▸ **WHAT IS REQUIRED**
Write out exactly, with no other output, the lines below from the one that contains "effects. CBD-rich hemp provides a legal" through the end.

▸ **EXTRACTED RECORDS**
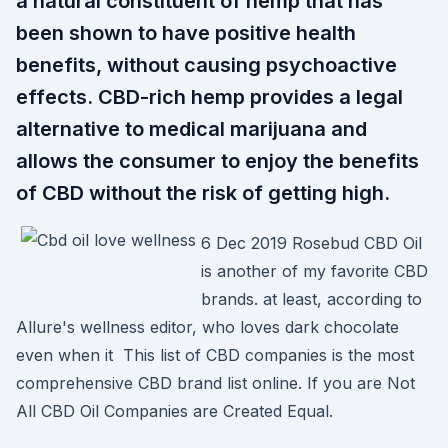
a natural constituent of hemp that has
been shown to have positive health
benefits, without causing psychoactive
effects. CBD-rich hemp provides a legal
alternative to medical marijuana and
allows the consumer to enjoy the benefits
of CBD without the risk of getting high.
6 Dec 2019 Rosebud CBD Oil
is another of my favorite CBD
brands. at least, according to
Allure's wellness editor, who loves dark chocolate
even when it This list of CBD companies is the most
comprehensive CBD brand list online. If you are Not
All CBD Oil Companies are Created Equal.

▸ **COMPLETED TASK**
effects. CBD-rich hemp provides a legal
alternative to medical marijuana and
allows the consumer to enjoy the benefits
of CBD without the risk of getting high.
6 Dec 2019 Rosebud CBD Oil
is another of my favorite CBD
brands. at least, according to
Allure's wellness editor, who loves dark chocolate
even when it This list of CBD companies is the most
comprehensive CBD brand list online. If you are Not
All CBD Oil Companies are Created Equal.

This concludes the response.